Problem 1337 - composite_calorimeter (unmodified, fresh install) crashes due to a segmentation fault, when running 300 GeV Pi- particles. Active process Decay, SubType 201, originating from track creator process LambdaInelastic, SubType 121.
Summary: composite_calorimeter (unmodified, fresh install) crashes due to a segmentati...
Status: RESOLVED FIXED
Alias: None
Product: Examples/Advanced
Classification: Unclassified
Component: composite_calorimeter (show other problems)
Version: 9.5
Hardware: Apple Mac OS X
: P5 normal
Assignee: Alberto.Ribon
URL:
Depends on:
Blocks:
 
Reported: 2012-07-16 19:46 CEST by Dylan
Modified: 2015-09-08 09:08 CEST (History)
3 users (show)

See Also:


Attachments
composite_calorimeter output for segmentation fault, geant4.9.5.p01, macosx10.6.8 (35.22 KB, text/rtf)
2012-07-19 00:33 CEST, Dylan
Details

Note You need to log in before you can comment on or make changes to this problem.
Description Dylan 2012-07-16 19:46:42 CEST
NB: I have tested this bug on five different system setups, including the latest Geant 4.9.5.p01 release.
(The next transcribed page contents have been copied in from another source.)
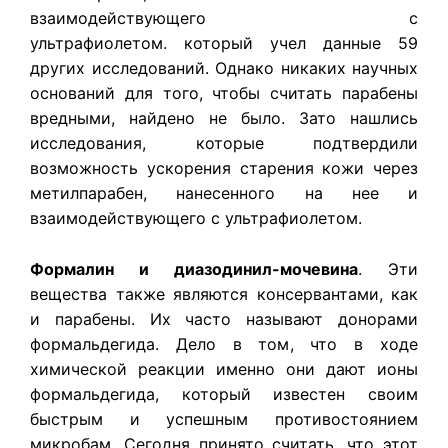
взаимодействующего с
ультрафиолетом. который учел данные 59
других исследований. Однако никаких научных
оснований для того, чтобы считать парабены
вредными, найдено не было. Зато нашлись
исследования, которые подтвердили
возможность ускорения старения кожи через
метилпарабен, нанесенного на нее и
взаимодействующего с ультрафиолетом.
Формалин и диазодинил-мочевина
. Эти
вещества также являются консервантами, как
и парабены. Их часто называют донорами
формальдегида. Дело в том, что в ходе
химической реакции именно они дают ионы
формальдегида, который известен своим
быстрым и успешным противостоянием
микробам. Сегодня принято считать, что этот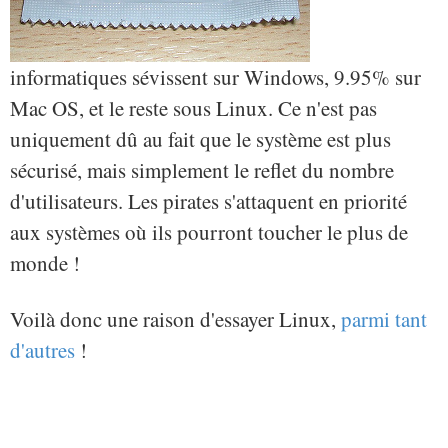
informatiques sévissent sur Windows, 9.95% sur
Mac OS, et le reste sous Linux. Ce n'est pas
uniquement dû au fait que le système est plus
sécurisé, mais simplement le reflet du nombre
d'utilisateurs. Les pirates s'attaquent en priorité
aux systèmes où ils pourront toucher le plus de
monde !
Voilà donc une raison d'essayer Linux,
parmi tant
d'autres
!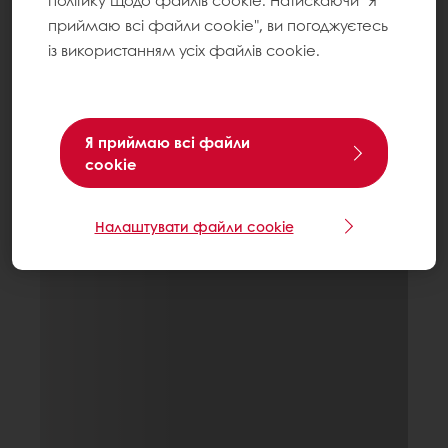
політику щодо файлів cookie. Натискаючи "Я
приймаю всі файли cookie", ви погоджуєтесь
із використанням усіх файлів cookie.
Я приймаю всі файли
cookie
Налаштувати файли cookie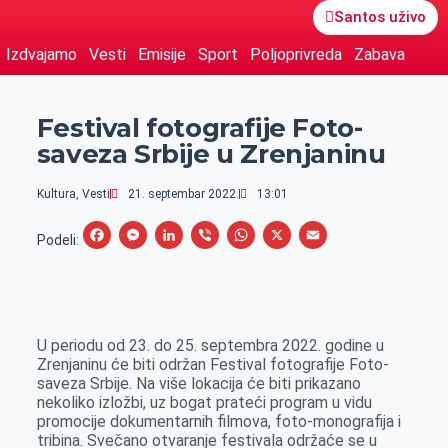
Santos uživo
Izdvajamo
Vesti
Emisije
Sport
Poljoprivreda
Zabava
Festival fotografije Foto-
saveza Srbije u Zrenjaninu
Kultura
,
Vesti
21. septembar 2022.
13:01
F
M
L
V
W
X
E
Podeli:
a
e
i
i
h
m
c
s
n
b
a
a
e
s
k
e
t
i
U periodu od 23. do 25. septembra 2022. godine u
b
e
e
r
s
l
Zrenjaninu će biti održan Festival fotografije Foto-
o
n
d
A
saveza Srbije. Na više lokacija će biti prikazano
nekoliko izložbi, uz bogat prateći program u vidu
o
g
I
p
promocije dokumentarnih filmova, foto-monografija i
k
e
n
p
tribina. Svečano otvaranje festivala održaće se u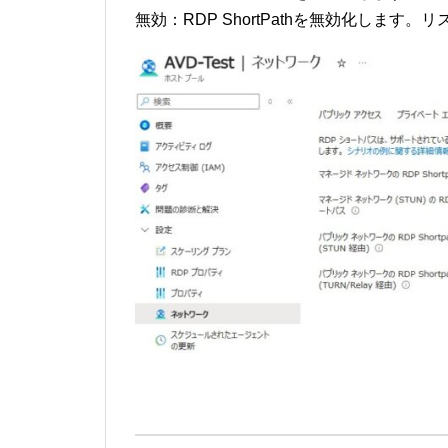
無効：RDP ShortPathを無効化します。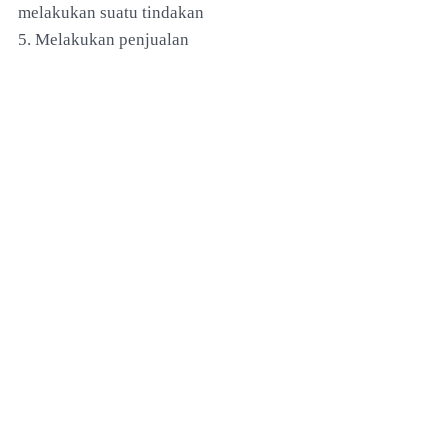
melakukan suatu tindakan
5. Melakukan penjualan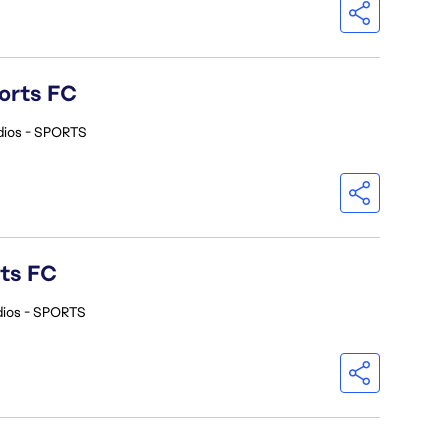
orts FC
dios - SPORTS
rts FC
dios - SPORTS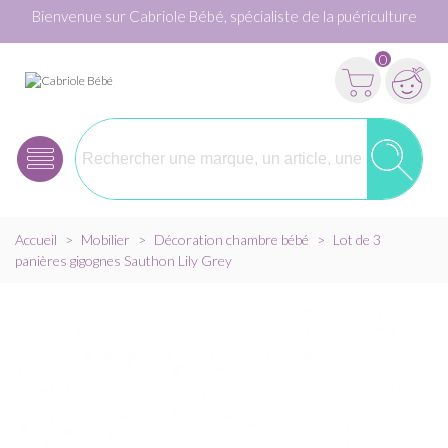
Bienvenue sur Cabriole Bébé, spécialiste de la puériculture
0
Accueil
>
Mobilier
>
Décoration chambre bébé
>
Lot de 3
panières gigognes Sauthon Lily Grey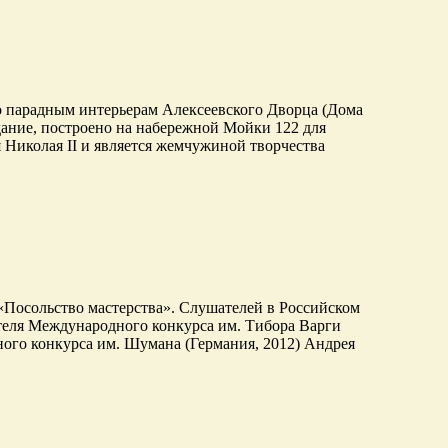
 по парадным интерьерам Алексеевского Дворца (Дома
дание, построено на набережной Мойки 122 для
 Николая II и является жемчужиной творчества
 «Посольство мастерства». Слушателей в Российском
теля Международного конкурса им. Тибора Варги
ого конкурса им. Шумана (Германия, 2012) Андрея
The setups are as follows:

1) Mac OSX 10.6.8 - Geant 4.9.3 - Full installation with ./configure
2) Mac OSX 10.6.8 - Geant 4.9.3.p02 - Full installation with ./configure
3) Mac OSX 10.6.8 - Geant 4.9.3.p02 - Pre-compiled binaries
4) Fermi Linux lts30 - Geant 4.9.4.p02 - Full installation with ./configure
5) Mac OSX 10.6.8 - Geant 4.9.5.p01 - Full installation with cmake system.


Dear Sirs/Madams,

I am working with the example code composite_calorimeter and am currently experiencing a segmentation fault during run time. The fault occurs with completely unmodified example code, as packaged on install, as well as my modified code, and occurs fastest when running 300 GeV Pions (pi-) into the calorimeter.
I am running the example with the visualization off (unset G4VIS_USE_OPENGLX), and using the following UI commands at run-time:

/gun/particle pi-
/gun/energy 300 GeV
/run/beamOn 10000

Depending on the install and system, the number of particles before the crash varies. It's best to use several thousand.
The fault tends to occur quickest with 300 GeV pions (pi-) and denser absorber materials, such as Uranium or Tungsten. It does still occur with the default copper however, it just takes longer (the absorber material can be changed towards the bottom of the file "tbhcal96hcal.geom" in the directory "$G4WORKDIR/composite_calorimeter/geom").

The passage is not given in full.